When Morris Air merged with Southwest Airlines, many Utahns felt it left a hole in the state's air service. Winair Inc., a new charter airline based at the general aviation facility at Salt Lake International Airport, wants to try to fill at least a portion of that gap.

Winair currently has two Boeing 737 jets configured in a 122-seat, all-coach arrangement with "hot galley" capability to provide meal service, and a half-dozen more planes will be joining the fleet over the next two years.The fledgling carrier moved through the government certification process in record time, said president and CEO Leon Christensen. Winair made its application to the Department of Transportation Sept. 25, received certification a month later and began flying Jan. 21.

"We fly under the same rules and regulations as the major carriers, but as a charter we don't have scheduled routes," said Steven W. Kasteler, executive vice president. "If you have a group who wants to go to Las Vegas for the weekend, we'll fly you down there and bring you back."

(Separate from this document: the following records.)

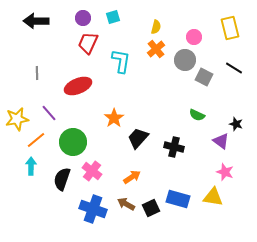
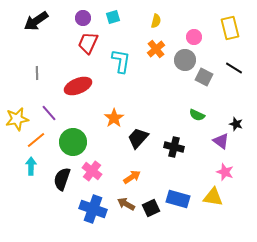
black arrow: rotated 35 degrees counterclockwise
yellow semicircle: moved 6 px up
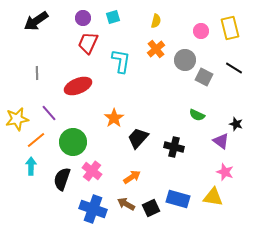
pink circle: moved 7 px right, 6 px up
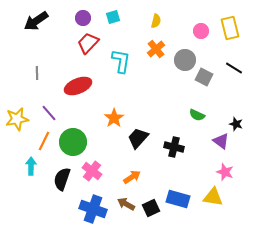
red trapezoid: rotated 20 degrees clockwise
orange line: moved 8 px right, 1 px down; rotated 24 degrees counterclockwise
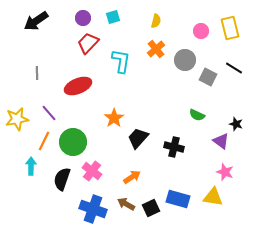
gray square: moved 4 px right
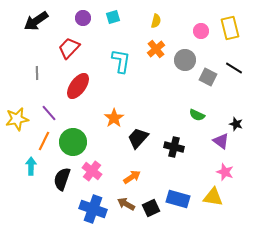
red trapezoid: moved 19 px left, 5 px down
red ellipse: rotated 32 degrees counterclockwise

And if the group is large enough, it will cost less per passenger than the scheduled airlines, he said. That's because the charter price is the same whether two people or 200 make the trip. The entire plane is chartered on an hourly basis, not on how many seats are filled.

Like Winair, Morris Air was originally a charter. It later began operating as a scheduled charter and then went to scheduled airline service just before the merger with Southwest. Many people didn't realize that Morris was originally a charter service because it had arrangements with tour operators that made the process seem much like flying a scheduled airline.

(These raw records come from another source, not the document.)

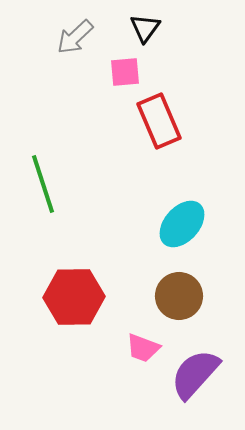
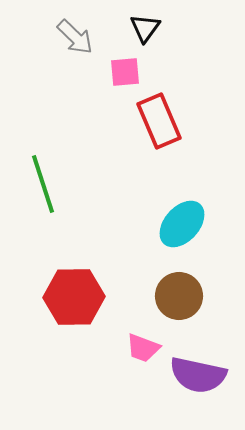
gray arrow: rotated 93 degrees counterclockwise
purple semicircle: moved 3 px right, 1 px down; rotated 120 degrees counterclockwise
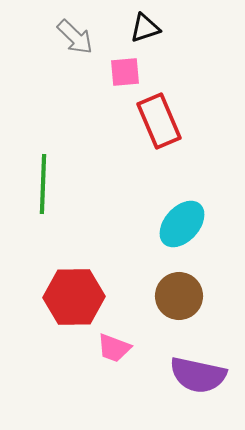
black triangle: rotated 36 degrees clockwise
green line: rotated 20 degrees clockwise
pink trapezoid: moved 29 px left
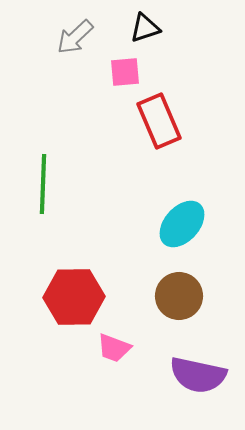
gray arrow: rotated 93 degrees clockwise
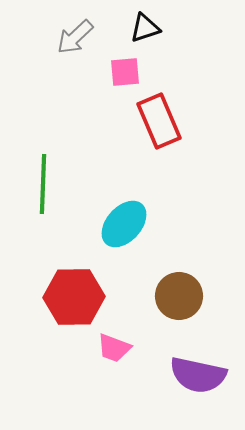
cyan ellipse: moved 58 px left
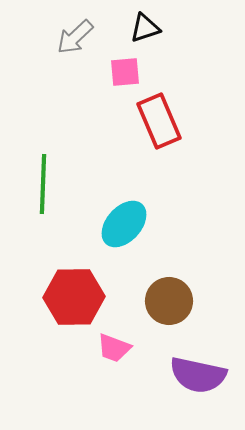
brown circle: moved 10 px left, 5 px down
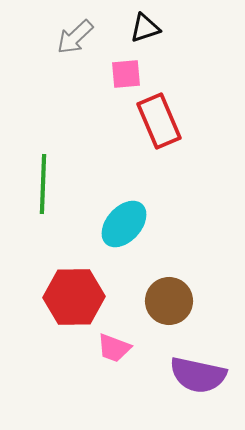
pink square: moved 1 px right, 2 px down
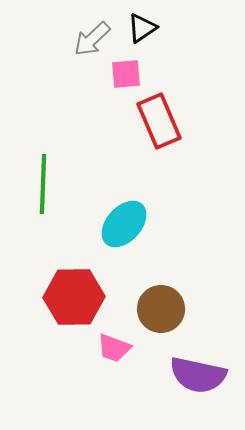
black triangle: moved 3 px left; rotated 16 degrees counterclockwise
gray arrow: moved 17 px right, 2 px down
brown circle: moved 8 px left, 8 px down
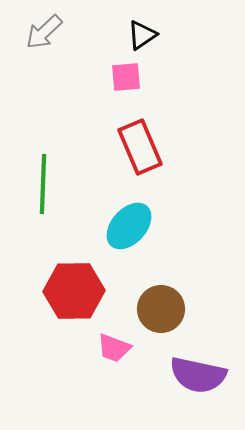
black triangle: moved 7 px down
gray arrow: moved 48 px left, 7 px up
pink square: moved 3 px down
red rectangle: moved 19 px left, 26 px down
cyan ellipse: moved 5 px right, 2 px down
red hexagon: moved 6 px up
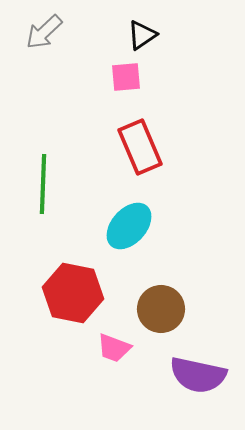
red hexagon: moved 1 px left, 2 px down; rotated 12 degrees clockwise
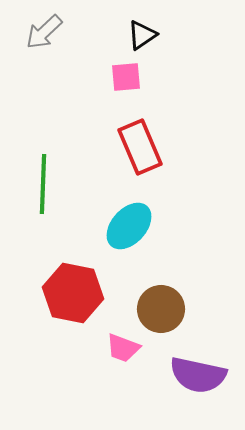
pink trapezoid: moved 9 px right
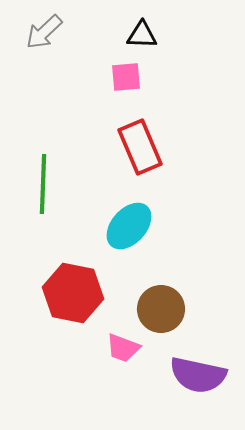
black triangle: rotated 36 degrees clockwise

"Morris was a one-stop shop," agreed Kasteler. "They booked passengers and put them on the aircraft and you got your hotel, airfare, car rental and tickets to Disneyland in one package."

Kasteler said Winair is currently working with tour operators who will provide the same services with Winair handling only the travel portion of the package.

Christensen cautioned that the comparison with Morris Air shouldn't be carried too far. "Morris' flights were on a scheduled basis, while we do ours on an ad hoc basis, so I don't want people to think we are picking up where Morris left off."

He said Winair is really filling the gaps created by the relocation of Champion Air, formerly based in Salt Lake City, and the shutdown of Viscount Air, based in Tucson, and Great American Airways, based in Reno.

Still, he said, there are similarities between Winair and Morris. Like Morris, Winair is providing charter service for some Utah and WAC athletic teams and plans to add more.

Currently, it is scheduled to fly the Brigham Young University football team to its away games this year. It also flies the U.S. Marshall's Service and has been asked by several NBA teams to look at next year.

"At this point, we have more opportunities than aircraft," said Christensen.

Winair has completely overhauled and refurbished its aircraft (bought used) with new interiors and FAA mandated equipment. The color scheme for the exterior of the planes is white with blue and teal lettering and accents.

Many of Winair's 70 employees are veterans of Morris Air and Key Airlines. Richard I. Winwood, one of the founders of what is now Franklin Covey and owner of the Million Air and Intermountain Piper facilities at Salt Lake International, is chairman and put up the capital to launch the company.

Winair's planes won't go overseas, but service coverage includes all of the 48 states and Alaska as well as Canada, Mexico and the Caribbean.

A third 737-200 aircraft is scheduled to come into the Winair fleet April 6, a fourth in June, a fifth in November and another two or three next year. "Our goal is to have eight planes by 1999," said Kasteler.